Issue Date: May 2, 2011
Amgen gathered analysts and investors in New York City late last month to provide, for the first time since 2008, a comprehensive review of its business strategy through 2015. The biggest of the biotechs tried to reassure Wall Street that it intends to get a high return on its research investment. It outlined efforts to quickly grow sales of its newest drug, denosumab, expand in emerging markets, and allocate capital wisely.
Investors were happy to hear that Amgen would be doling out a dividend next quarter—the first biotech company ever to do so—but they were skeptical that it can deliver on its sales projections for denosumab and frustrated by the choices Amgen makes in its R&D spending.
When Amgen last provided a detailed long-term plan to investors, the nation was mired in the financial crisis. “We’ve come a long way in those few years as an economy,” said Chief Executive Officer Kevin W. Sharer. “Lots of questions obviously remain, but we’re not staring into the precipice anymore.”
Amgen was facing its own crisis at the time, having in 2007 experienced a sudden drop in sales of Aranesp and Epogen, proteins used to treat anemia in people with cancer or undergoing kidney dialysis. Regulators were concerned that high doses of the drugs could cause serious side effects.
Although Amgen did address the outlook for Aranesp and Epogen, which continue to face challenges, much of this meeting was devoted to denosumab. The monoclonal antibody neutralizes the RANK ligand, a switch that is key to the formation, activity, and survival of osteoclasts, the cells responsible for breaking down bone. Last June, the Food & Drug Administration approved denosumab to be sold as Prolia for postmenopausal osteoporosis. In November, the agency gave the green light to market the molecule as Xgeva to prevent fractures caused by metastases of solid tumors.
Combined sales of Prolia and Xgeva in the first quarter of 2011 were $69 million, but at the meeting Amgen spent a lot of time discussing its plans to quickly grow the franchise. The “focus on Prolia and Xgeva at every level could not be more intense,” Sharer said.
Amgen believes the two drugs will bring in $3 billion to $4 billion in revenues in 2015, a forecast that hinges on gaining approval for Xgeva in new indications and quickly launching both drugs around the globe. For example, Amgen expects to ask FDA this quarter for approval to use Xgeva to prevent the spread of prostate cancer to bones.
Use of Prolia has not picked up as quickly as expected, and Wall Street is skeptical that Amgen can deliver the rapid sales growth it is promising. Amgen has “a more bullish view of Prolia/Xgeva than the Street is willing to accept,” J. P. Morgan stock analyst Geoffrey C. Meacham wrote in a note to investors.
In a discussion of his attitude toward mergers and acquisitions, Sharer suggested he differs from many of his big pharma counterparts, who have sought acquisitions both for growth and the ability to cut costs. “We’re not interested in acquisitions that give us an opportunity for rationalization, just to take cost out,” Sharer said. “I don’t think that works.”

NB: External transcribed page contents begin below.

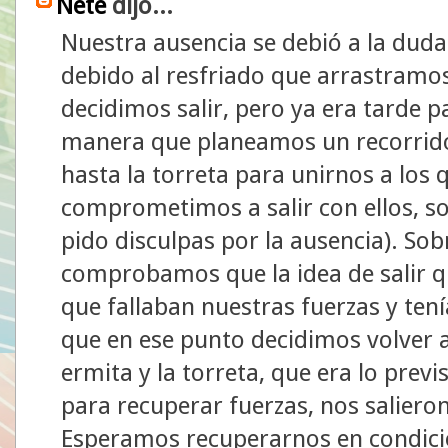
Ñete
dijo...
Nuestra ausencia se debió a la duda
debido al resfriado que arrastramos
decidimos salir, pero ya era tarde pa
manera que planeamos un recorrido
hasta la torreta para unirnos a los 
comprometimos a salir con ellos, s
pido disculpas por la ausencia). Sobr
comprobamos que la idea de salir qu
que fallaban nuestras fuerzas y ten
que en ese punto decidimos volver a
ermita y la torreta, que era lo previ
para recuperar fuerzas, nos saliero
Esperamos recuperarnos en condici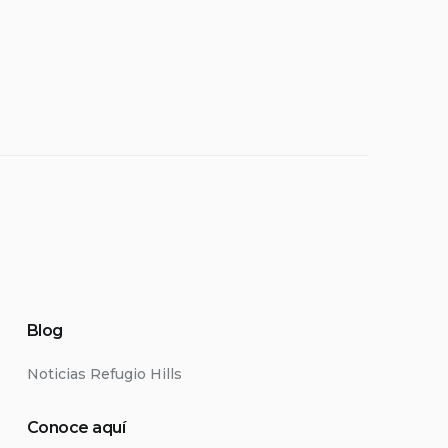
Blog
Noticias Refugio Hills
Conoce aquí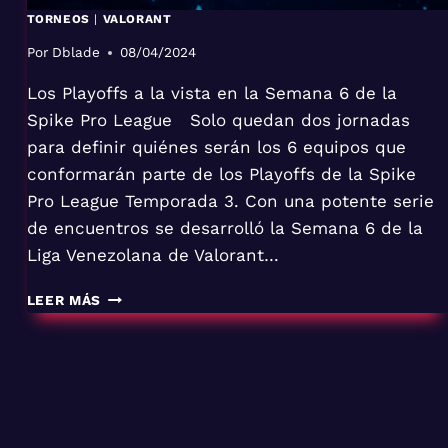
TORNEOS
|
VALORANT
Por
Dblade
08/04/2024
Los Playoffs a la vista en la Semana 6 de la
Spike Pro League Solo quedan dos jornadas
para definir quiénes serán los 6 equipos que
conformarán parte de los Playoffs de la Spike
Pro League Temporada 3. Con una potente serie
de encuentros se desarrolló la Semana 6 de la
Liga Venezolana de Valorant…
LEER MÁS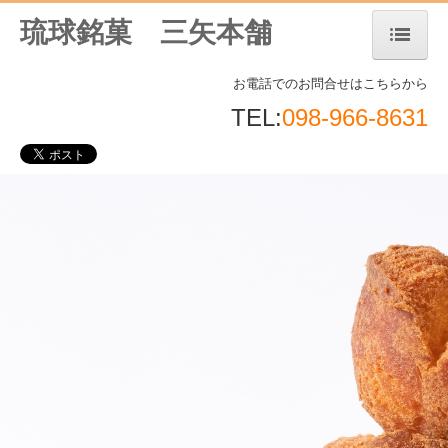
琉球銘菓 三矢本舗
ホーム
お電話でのお問合せはこちらから
TEL:
098-966-8631
会社案内
お問合せ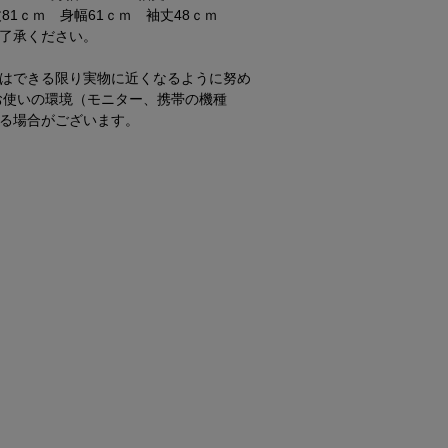
81ｃｍ 身幅61ｃｍ 袖丈48ｃｍ
了承ください。
はできる限り実物に近くなるように努め
お使いの環境（モニター、携帯の機種
る場合がございます。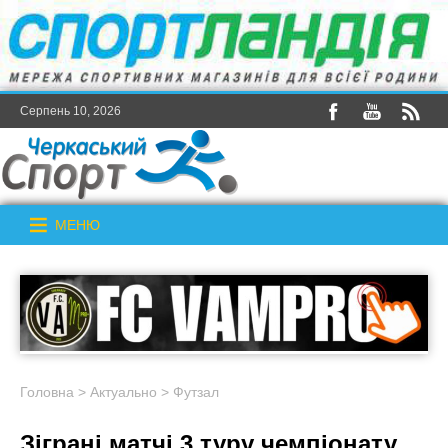
Серпень 10, 2026
МЕНЮ
Головна
>
Актуально
>
Футзал
Зіграні матчі 3 туру чемпіонату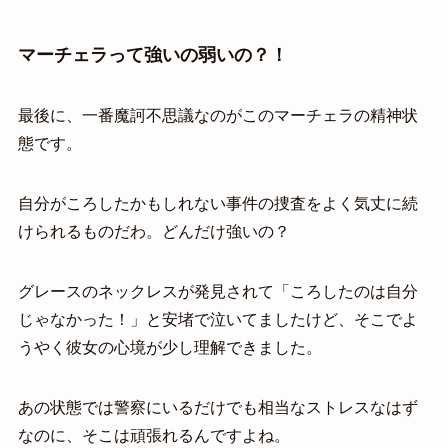
マーチェラって強いの弱いの？！
最後に、一番魔訶不思議なのがこのマーチェラの精神状
態です。
自分がころしたかもしれない事件の捜査をよく気丈に続
けられるものだわ。どんだけ強いの？
グレースのネックレスが発見されて「ころしたのは自分
じゃなかった！」と安堵で泣いてましたけど、そこでよ
うやく彼女の心境が少し理解できました。
あの状態では警察にいるだけでも相当なストレスなはず
なのに、そこは頑張れるんですよね。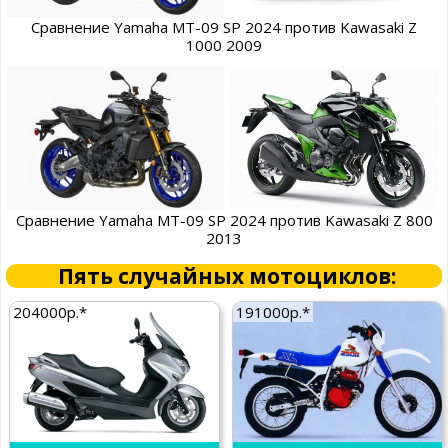
Сравнение Yamaha MT-09 SP 2024 против Kawasaki Z
1000 2009
Сравнение Yamaha MT-09 SP 2024 против Kawasaki Z 800
2013
Пять случайных мотоциклов:
204000р.*
191000р.*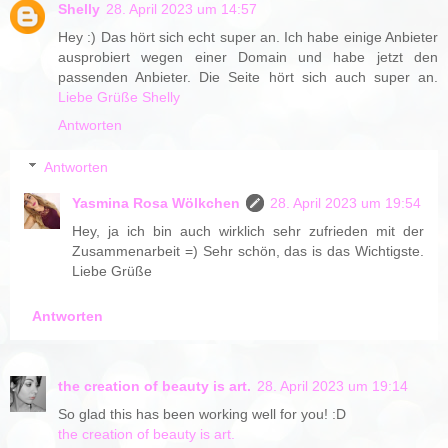
Shelly
28. April 2023 um 14:57
Hey :) Das hört sich echt super an. Ich habe einige Anbieter
ausprobiert wegen einer Domain und habe jetzt den
passenden Anbieter. Die Seite hört sich auch super an.
Liebe Grüße Shelly
Antworten
Antworten
Yasmina Rosa Wölkchen
28. April 2023 um 19:54
Hey, ja ich bin auch wirklich sehr zufrieden mit der
Zusammenarbeit =) Sehr schön, das is das Wichtigste.
Liebe Grüße
Antworten
the creation of beauty is art.
28. April 2023 um 19:14
So glad this has been working well for you! :D
the creation of beauty is art.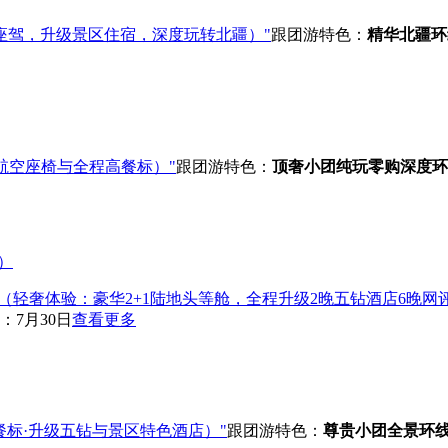
座驾，升级景区住宿，深度玩转北疆）"
跟团游
特色：
精华北疆环
1航空座椅与全程高餐标）"
跟团游
特色：
顶奢小团
纯玩零购
深度环
（轻奢体验：豪华2+1陆地头等舱，全程升级2晚五钻酒店6晚网
：7月30日
查看更多
餐标·升级五钻与景区特色酒店）"
跟团游
特色：
尊贵小团
全景环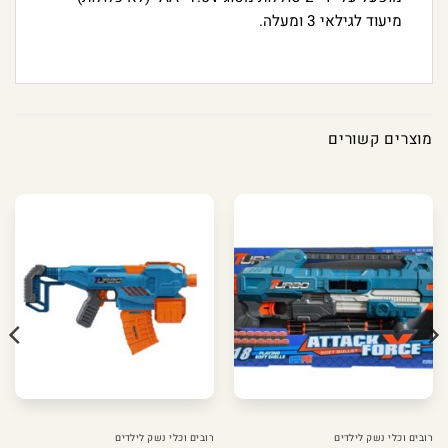
מיעוד לגילאי 3 ומעלה.
מוצרים קשורים
רובים וכלי נשק לילדים
רובים וכלי נשק לילדים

Amgen executives pointed to the company’s recent purchases of BioVex and Bergamo as the types of deals they will likely pursue. The BioVex purchase added a late-stage cancer immunotherapy, and Brazilian generics firm Bergamo represented more expansion into emerging markets. Amgen’s sales in emerging markets have increased from $60 million in 2005 to $350 million last year. By 2015, the company expects to bring in roughly $1 billion from emerging markets.
Another area where Amgen draws a line between itself and its peers is its commitment to R&D. Although many competitors have made significant cuts to their research budgets, Sharer said the company will continue to invest 18 to 20% of sales in R&D. “This is not an activity where you cost cut your way to success,” he said.
Investors, meanwhile, had been hoping to see Amgen focus on cost efficiency in its R&D operations and potentially drop some of its less promising discovery programs.
Prior to the meeting, Leerink Swann analyst Joshua Schimmer had conducted an in-depth analysis of Amgen’s new drug pipeline and identified compounds that he views as too similar to other drugs in development or too risky. “While we were not disappointed that high R&D spend continues, we were disappointed that there was not a clearer message that more low-value pipeline products we previously identified would be culled and replaced with higher-quality in-licensed and acquired late-stage programs,” he wrote to investors.
Amgen, however, underscored its success in R&D compared with its competitors and said it is committed to partnering and to making tough decisions about its pipeline. To be successful, Sharer said, Amgen needs to “stop projects when they won’t work, have a risk appetite, … and go outside the company nearly as often as you go inside.”